Data for this task
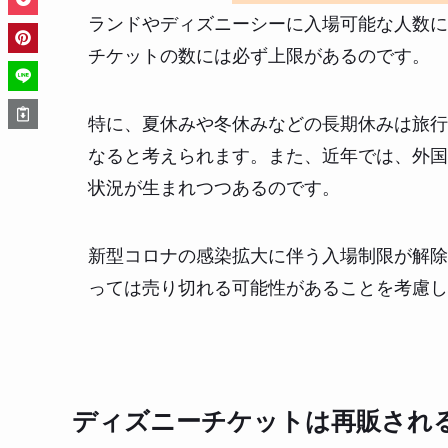
ランドやディズニーシーに入場可能な人数に
チケットの数には必ず上限があるのです。
特に、夏休みや冬休みなどの長期休みは旅行
なると考えられます。また、近年では、外国
状況が生まれつつあるのです。
新型コロナの感染拡大に伴う入場制限が解除
っては売り切れる可能性があることを考慮し
ディズニーチケットは再販され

Directions for this task
With the pictures left out, transcribe the material exactly.

Task result
ランドやディズニーシーに入場可能な人数に
チケットの数には必ず上限があるのです。
特に、夏休みや冬休みなどの長期休みは旅行
なると考えられます。また、近年では、外国
状況が生まれつつあるのです。
新型コロナの感染拡大に伴う入場制限が解除
っては売り切れる可能性があることを考慮し
ディズニーチケットは再販され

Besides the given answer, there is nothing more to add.